Article and photography by Rachel Strouble and Nandini Mehta
Whether you are a fan of jazz or not, the Beaches Jazz Festival’s StreetFest had something for everyone! The weekend was full of events, activities, food, and upbeat music. It was a perfect summer outing for all ages.
This year the highly-anticipated Beaches Jazz Festival took place from July 2nd to 24th with an accompanying street festival from the 21st to the 23rd. The StreetFest took place on Queen Street East in the charming Beaches neighborhood. The event was open to the public and free to attend.
The street was lined with various styles of jazz performances, food trucks, lemonade stands (big and small), and people selling local art and lovely jewelry. There were also many people enjoying their meals on the fairy light-lined patios of quaint restaurants.
Attendees could try their hand at an open mic, and show off their jazz skills at the Richmond Hill Arts Council tent. If they wanted to remember their night they could buy some Beaches Jazz Festival merch (there was even a chance of bumping into John Tory, who was seen checking out the merchandise available and posing for pictures!).
It was a very family-friendly event. Kids were seen dancing to the performances, getting balloon animals made, and playing with bubbles.
Even though the street was filled with crowds of people, it was easy to get through and watch the performers or visit the various vendors. In total, it took about an hour and a half to see and hear everything we were interested in. Something next year’s guests should keep in mind is that there is a lot of walking involved in getting to the festival (due to street closures) and at the festival itself. But if you wear the right shoes, you’ll be certain to get your steps in!

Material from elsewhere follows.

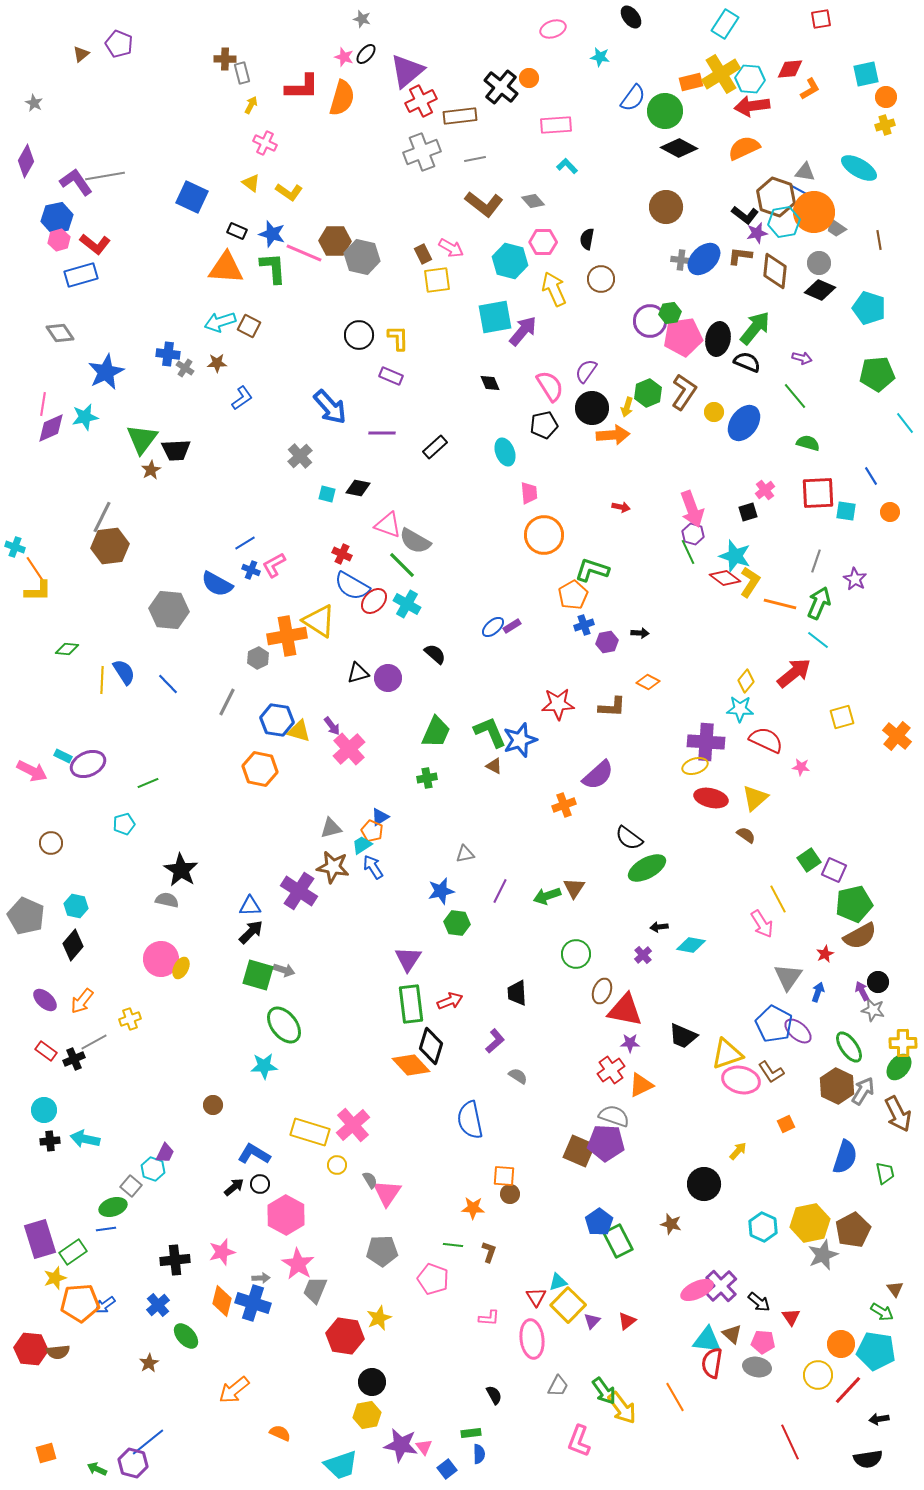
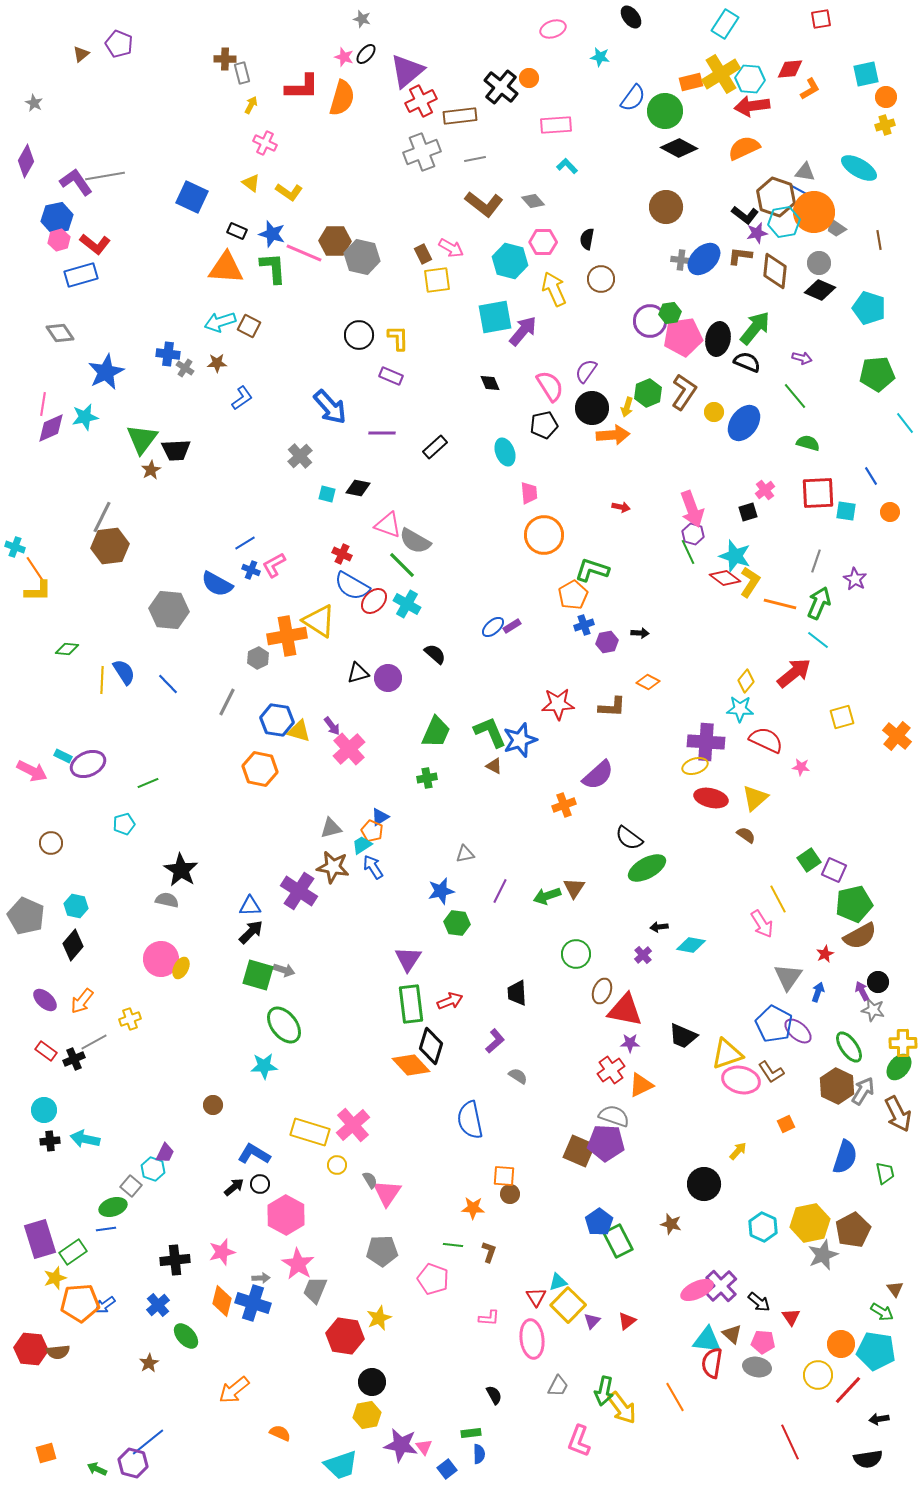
green arrow at (604, 1391): rotated 48 degrees clockwise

Every type of jazz you could think of was represented at the fest. Dixieland, Gypsy Jazz, Afro-Cuban, Vocal, Big Band, and even a drum circle! A large group of drummers and instrumentalists called the Samba Squad lead the charge, and their rhythms filled the air as you entered the festival and set an upbeat mood.
A young band of students lit up the middle of the festival with upbeat, swing hits. Later on, and somehow even more upbeat, was a guitar player that shocked and won over the audience by shredding a solo with his face. It was completely unexpected and a high point of the evening.
A group of steel pan players soon followed, giving a calmer moment of respite from the upbeat, exciting energies. Although not technically part of the show, a couple visited each band and performed swing dances in front of the crowd.
For the hungry, an arsenal of food trucks and local restaurants lined the street, serving up classic fried festival food, like Beavertails and Tiny Tom Donuts.
One of the biggest highlights of the festival was the location. Nestled in a picturesque, beachside, suburbanite paradise, the pastel houses dotting the streets were the perfect backdrop for a lively celebration of music, food and family fun. This fest showcased the incredible talent, diversity and multiculturalism of the Toronto jazz community.
All in all, it was a wonderful experience, and a lovely way to spend the evening. Be sure to attend next year, when they return for their 35th anniversary!